Why the Dressing Room Matters
Conventional retail wisdom dictates that getting customers into the dressing room substantially boosts conversion rates. But better conversion rates are only one benefit retailers can gain from insight into customer dressing room behavior. With real-time insight into what exact items a consumer brings in the dressing room and what items (if any) they purchase, retailers get a much more accurate sense of how effective their assortment and merchandising strategies are.
For example, if customers frequently bring two or three versions of an item and select (or don’t select) a certain color, or tend to select the smallest (or largest) of different sizes, retailers can potentially alter their merchandising and pricing of different variations of that product before the end of the season. When this type of data is paired with individual identification of a customer (such as through a loyalty program or mobile opt-in), a brick-and-mortar retailer gets the type of “shopping cart” view typically reserved for e-commerce sites.
How Technology Can Help
There are several ways retailers can employ leading-edge technology to help navigate the woolly terrain of the dressing room frontier.

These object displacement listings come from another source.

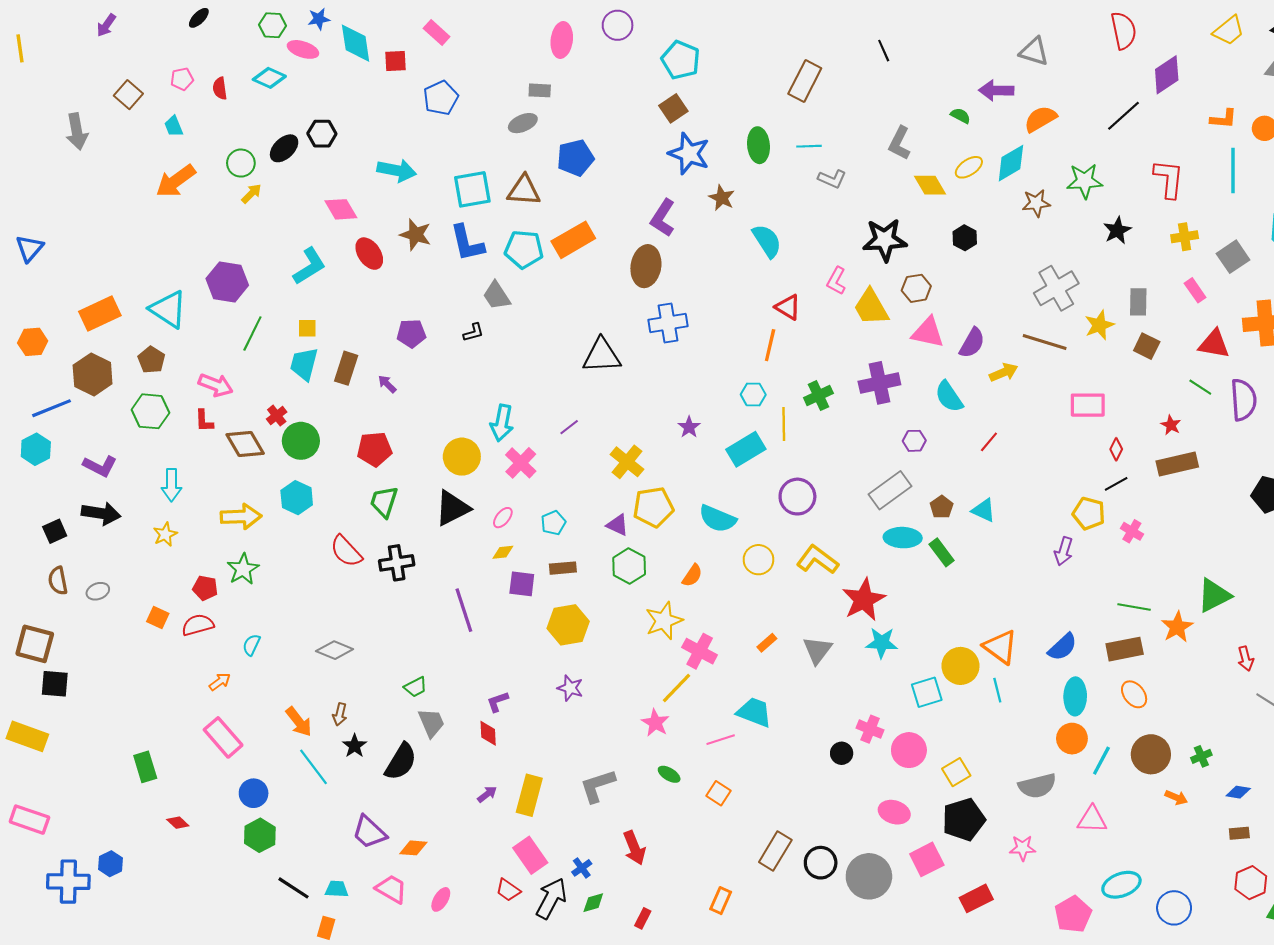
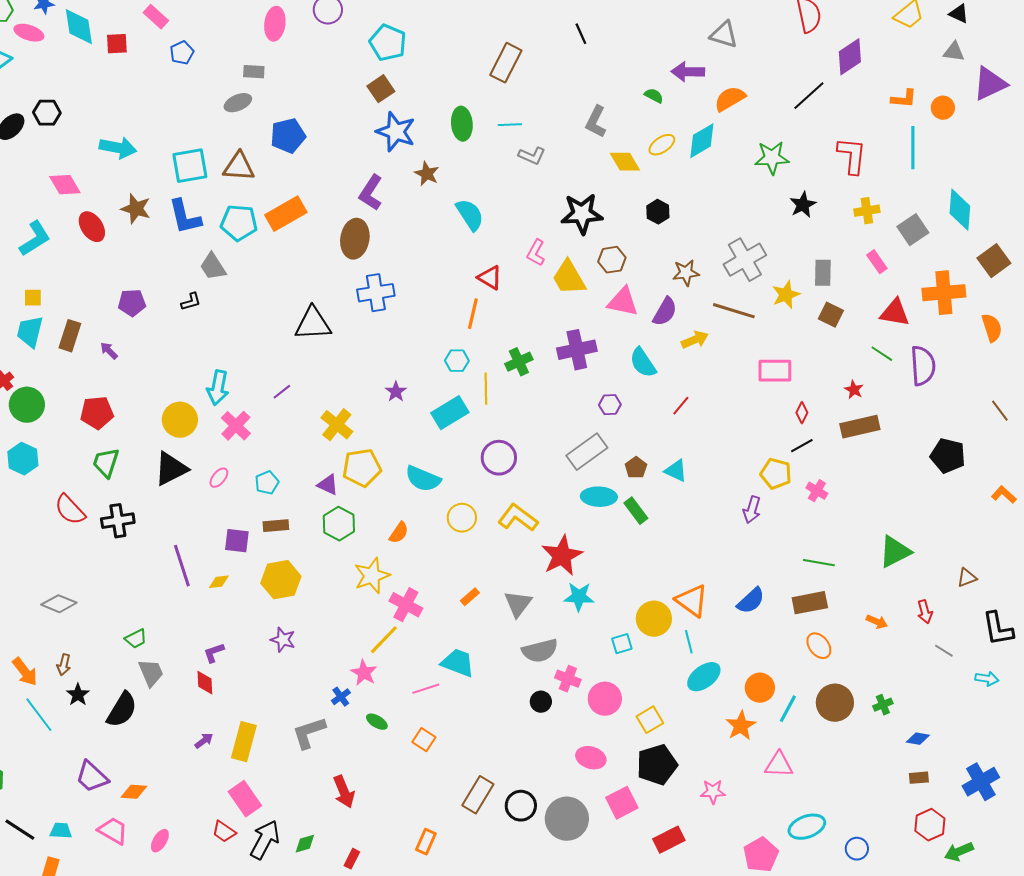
blue pentagon: (441, 98) -> (182, 53), moved, size x0.7
brown star: (1036, 203) -> (686, 273), moved
yellow diamond: (503, 552) -> (219, 582), moved
orange star: (1177, 627) -> (741, 726), moved
cyan square: (927, 692) -> (622, 644), size x0.7
cyan ellipse: (1075, 696) -> (704, 677), moved, turned 52
gray semicircle: (1037, 786) -> (540, 651), moved
orange arrow: (1176, 797) -> (877, 622), moved
blue cross: (582, 868) -> (341, 697), moved
blue circle: (1174, 908) -> (857, 849), size x0.7

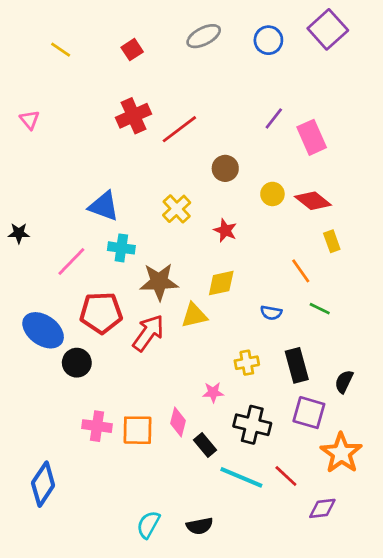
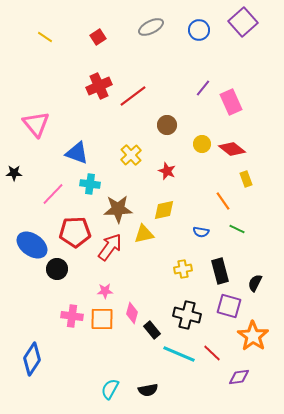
pink triangle: (30, 120) -> (36, 124), moved, size x1.8
pink star: (213, 392) -> (105, 291), moved

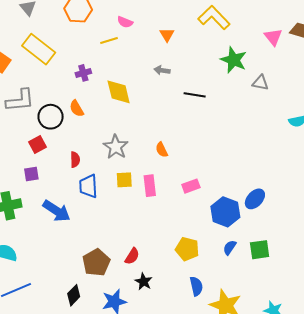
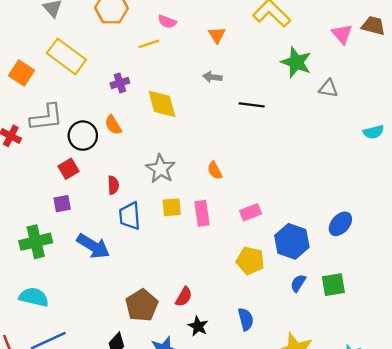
blue ellipse: (255, 199) -> (340, 224), moved
yellow pentagon: (187, 249) -> (250, 261), moved
blue semicircle: (196, 286) -> (246, 319), moved

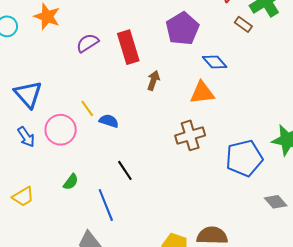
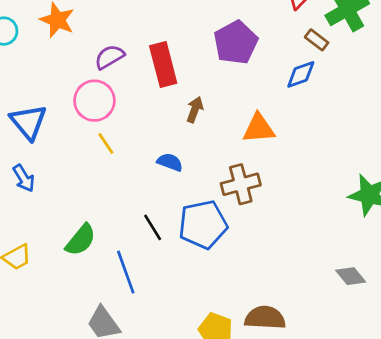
blue diamond: (215, 62) -> (301, 74), moved, turned -70
blue semicircle: (109, 121) -> (170, 162), moved
pink circle: (61, 130) -> (94, 101), moved
blue pentagon: (244, 158) -> (203, 225), moved
green semicircle: (71, 182) -> (81, 240), size x1.5

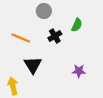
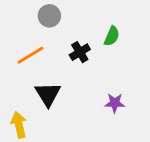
gray circle: (44, 11) -> (49, 16), moved
orange line: (21, 38) -> (30, 55), turned -54

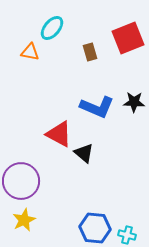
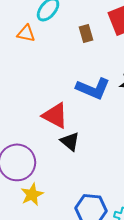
black triangle: (84, 153) -> (70, 141), moved
yellow star: (24, 220) -> (32, 194), moved

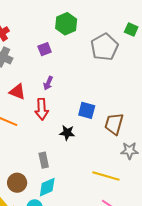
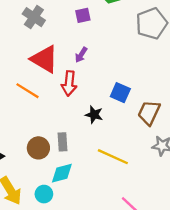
red triangle: (17, 92) -> (44, 59), size x1.5
yellow line: (106, 176) -> (113, 157), moved
brown circle: (17, 183) -> (38, 148), moved

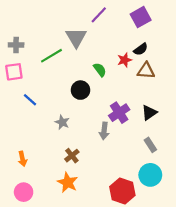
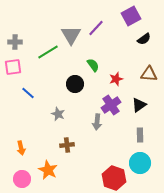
purple line: (99, 15) -> (96, 28), moved
black semicircle: (141, 49) -> (144, 39), moved
red star: (125, 60) -> (116, 79), moved
brown triangle: (146, 71) -> (149, 74), moved
gray rectangle: (150, 145) -> (140, 135), turned 32
brown cross: (72, 156) -> (67, 145), turned 32
orange star: (68, 182) -> (48, 170), moved

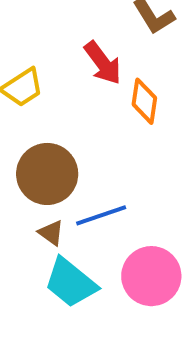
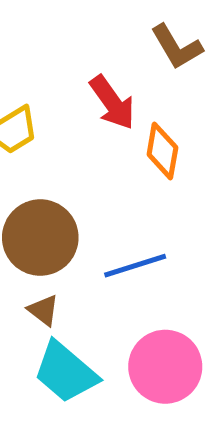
blue line: (101, 215) -> (135, 266), moved

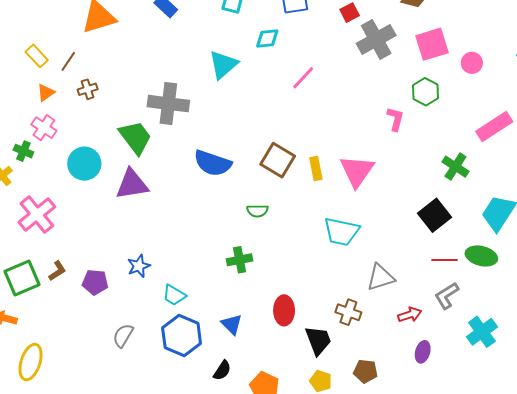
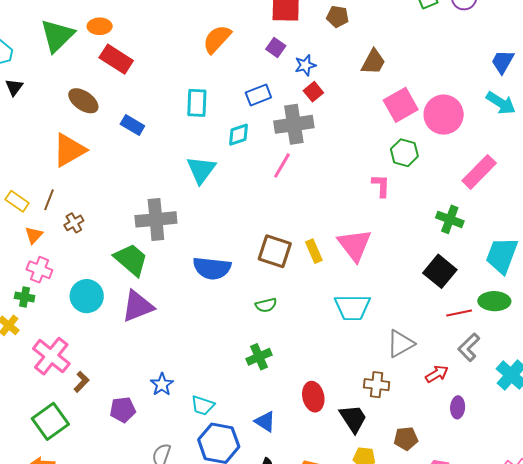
gray cross: (376, 39) -> (294, 124), moved, turned 33
pink circle: (472, 63) -> (444, 115), size x1.8
brown L-shape: (57, 271) -> (81, 382), moved

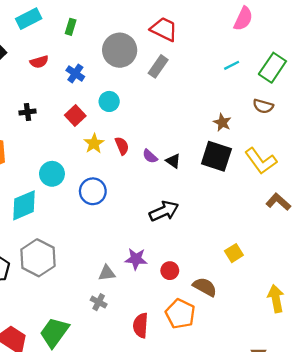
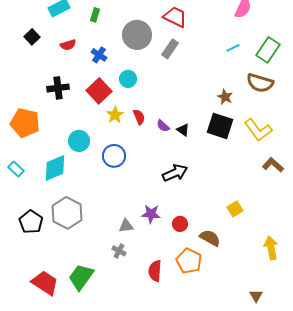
brown semicircle: (263, 106) -> (260, 83), size x1.5
black cross: (27, 112) -> (58, 88), size x1.5
red square: (75, 115) -> (99, 91), size x1.4

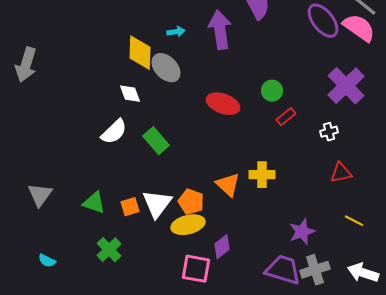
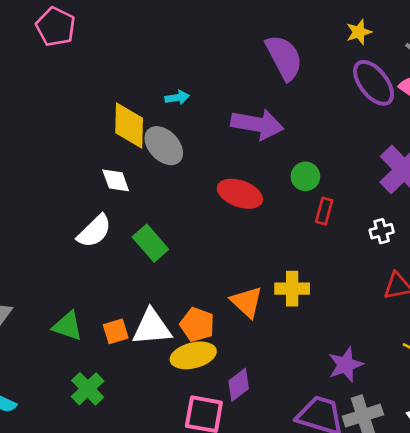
purple arrow: (220, 30) -> (257, 124), moved, turned 108
red rectangle: (286, 117) -> (324, 211), turned -36
white triangle: (157, 204) -> (152, 327), turned 48

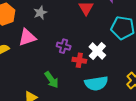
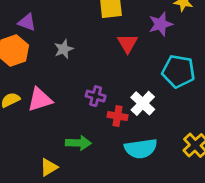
pink triangle: (27, 37) -> (40, 99), moved
green arrow: (52, 80) -> (78, 143), turned -54

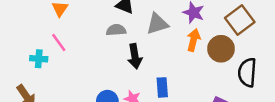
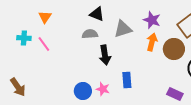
cyan cross: (39, 59) -> (24, 38), moved

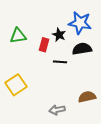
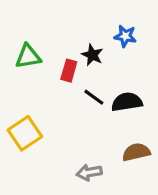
blue star: (80, 23) -> (125, 36), size x0.6
black semicircle: (82, 49) -> (127, 102), moved
black line: (60, 62) -> (94, 97), turned 32

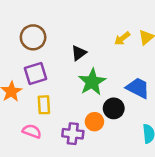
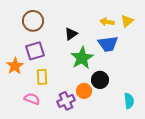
yellow arrow: (122, 39) -> (107, 22), turned 48
blue trapezoid: (138, 88) -> (108, 44), moved, turned 145
purple cross: (73, 134) -> (66, 101), turned -30

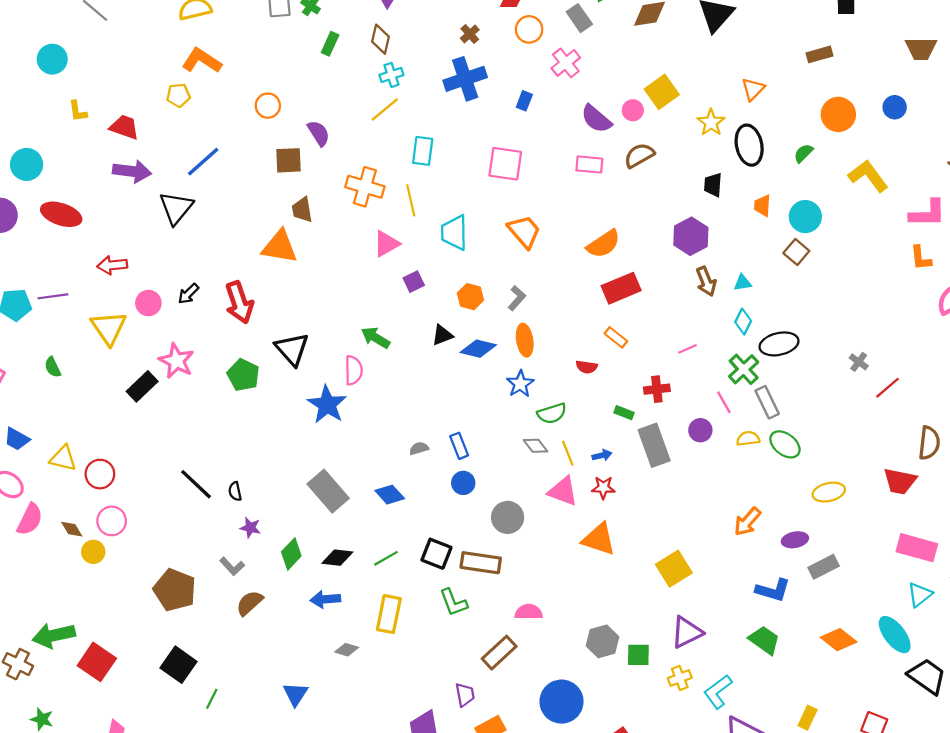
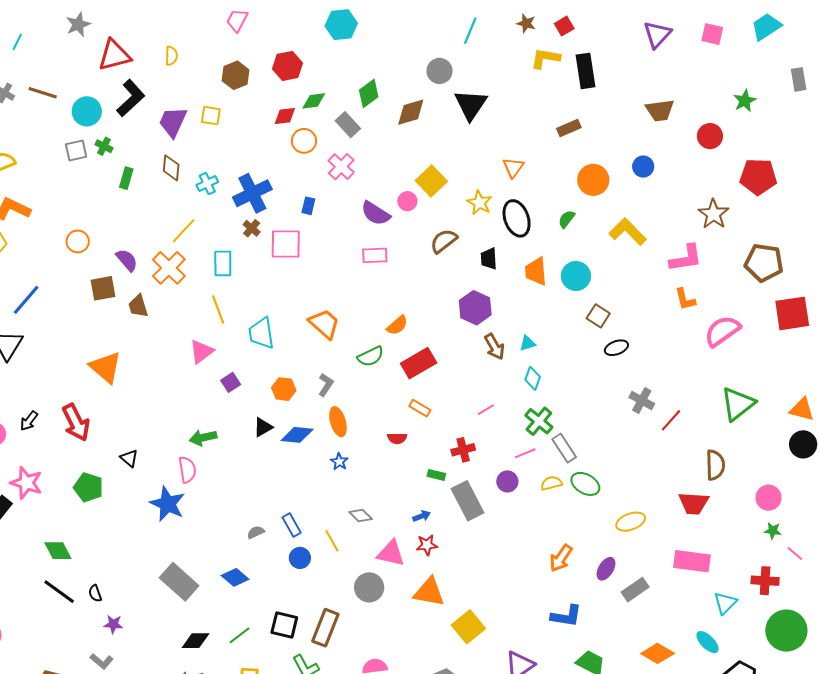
brown cross: (470, 34) -> (252, 228), moved
cyan cross: (391, 75) -> (207, 184), moved
brown semicircle: (639, 155) -> (444, 241), moved
pink square: (505, 164) -> (286, 244), moved
orange cross: (365, 187) -> (169, 268), moved, turned 36
orange trapezoid: (762, 206) -> (536, 271), size x1.4
brown trapezoid: (302, 210) -> (138, 306), moved
orange semicircle: (604, 244) -> (397, 325), size x0.7
orange triangle: (280, 247) -> (106, 367), turned 39
brown square: (796, 252) -> (598, 316), moved
green arrow: (375, 338) -> (203, 438), turned -36
black ellipse: (779, 344) -> (616, 348), moved, size x0.7
black triangle: (292, 349) -> (129, 458), size x0.6
gray cross: (859, 362) -> (642, 401), size x1.4
blue star: (520, 384) -> (339, 462), size x0.7
pink line: (724, 402) -> (525, 453), turned -75
green semicircle: (552, 413) -> (370, 356), moved
yellow line: (568, 453) -> (332, 541), moved
gray circle: (508, 517) -> (369, 587), moved
purple ellipse: (795, 540) -> (606, 569), turned -40
pink rectangle: (917, 548) -> (692, 561), moved
green diamond: (291, 554) -> (58, 551), moved, turned -64
brown rectangle: (481, 563) -> (325, 628), turned -69
yellow square: (674, 569) -> (468, 627), moved
blue L-shape: (773, 590) -> (566, 616), moved
cyan ellipse: (895, 635) -> (707, 642), size x0.7

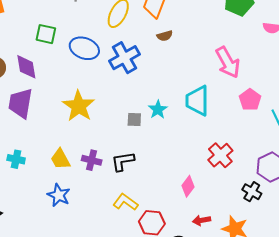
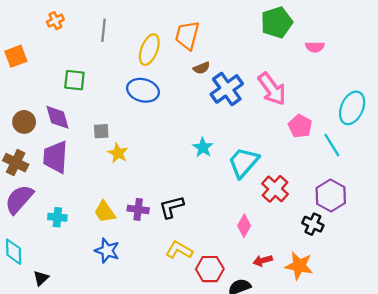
blue ellipse: (84, 48) -> (143, 90), moved
blue cross: (124, 58) -> (227, 89), moved
cyan trapezoid: (197, 101) -> (243, 162), moved, turned 48
yellow star: (79, 106) -> (118, 153), size x0.6
gray square: (134, 120) -> (101, 131), moved

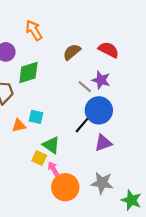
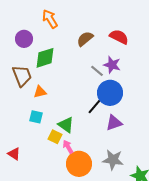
cyan square: (36, 117) -> (36, 117), moved
orange triangle: (19, 126) -> (40, 92), moved

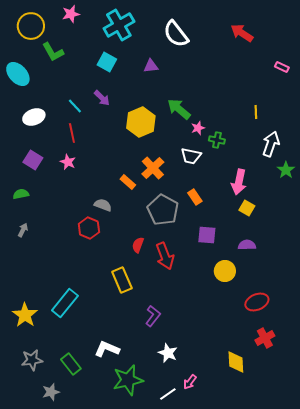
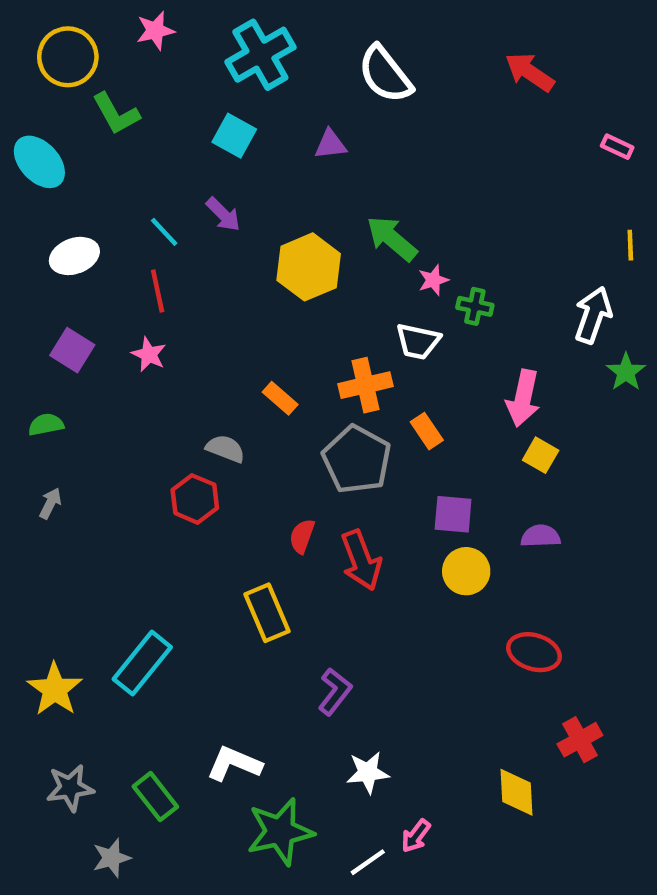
yellow line: (256, 112) -> (630, 245), moved
orange cross: (153, 168) -> (365, 385), moved, turned 30
yellow circle: (225, 271) -> (466, 571), moved
red ellipse: (257, 302) -> (534, 652), moved, turned 40
white star: (168, 353) -> (368, 773), turned -30

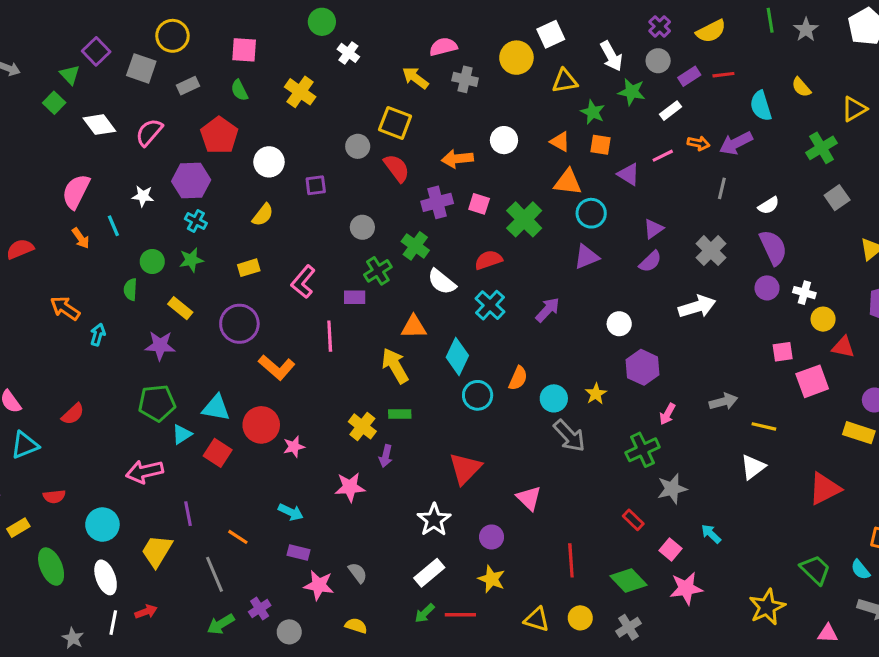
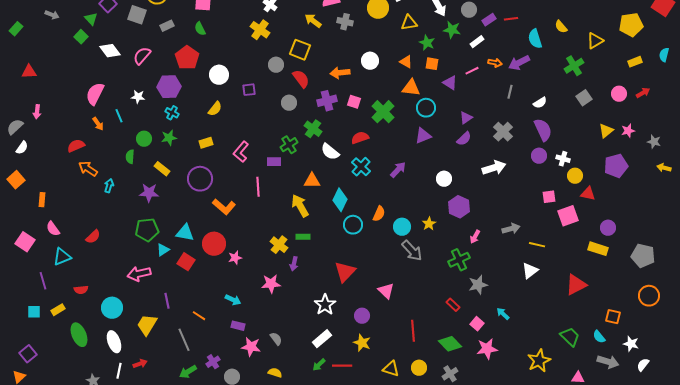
yellow cross: (300, 92) -> (260, 30), moved
gray circle: (362, 227) -> (289, 103), moved
red semicircle: (20, 249) -> (76, 146), moved

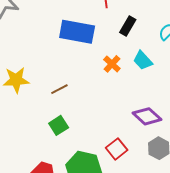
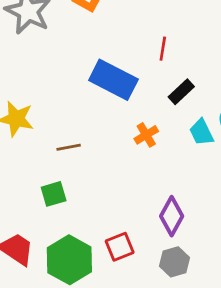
cyan trapezoid: (143, 60) -> (202, 132), moved
purple diamond: (147, 116) -> (172, 216), turned 60

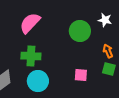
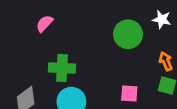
pink semicircle: (30, 23) -> (44, 23), moved, size x0.6

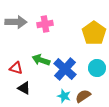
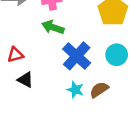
green arrow: (41, 60) -> (53, 27), moved
red triangle: (16, 68) -> (15, 55), turned -32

Chain Store Age has covered the highly automated dressing room process of specialty denimwear retailer Hointer, which uses mobile devices to capture the items customers want to try on and then delivers and retrieves them through automatic chutes, ensuring that Hointer knows precisely what enters the dressing room and what leaves with the customer.
While Hointer’s elaborate, proprietary and automated dressing room system is probably beyond the technical capacity (and budget) of most retailers, the basic idea of having customers request items to try on via mobile phone is effective and in this hypermobile age, fairly simple.
Any type of technology that records what a customer brings into the dressing room, which can include kiosks, scanners and tablets as well as smartphones, provides substantial insight to the retailer and if deployed properly, make the customer’s life easier. Allowing customers to text or email requests for additional items for associates to deliver to the dressing room sheds even more light on the customer’s behavior and decision-making process in the dressing room.
And as mentioned in a recent column, many retailers are starting to tag individual high-end items with RFID tags. This allows retailers to know exactly what items customers bring into the dressing room, bring out, and ultimately buy. Cost likely prohibits the RFID tagging of inexpensive apparel items, but for pricier pieces of clothing this offers about as much insight into the dressing room as retailers will get short of hidden cameras, which we all know are off-limits for numerous reasons of decency, privacy, and the avoidance of massive lawsuits.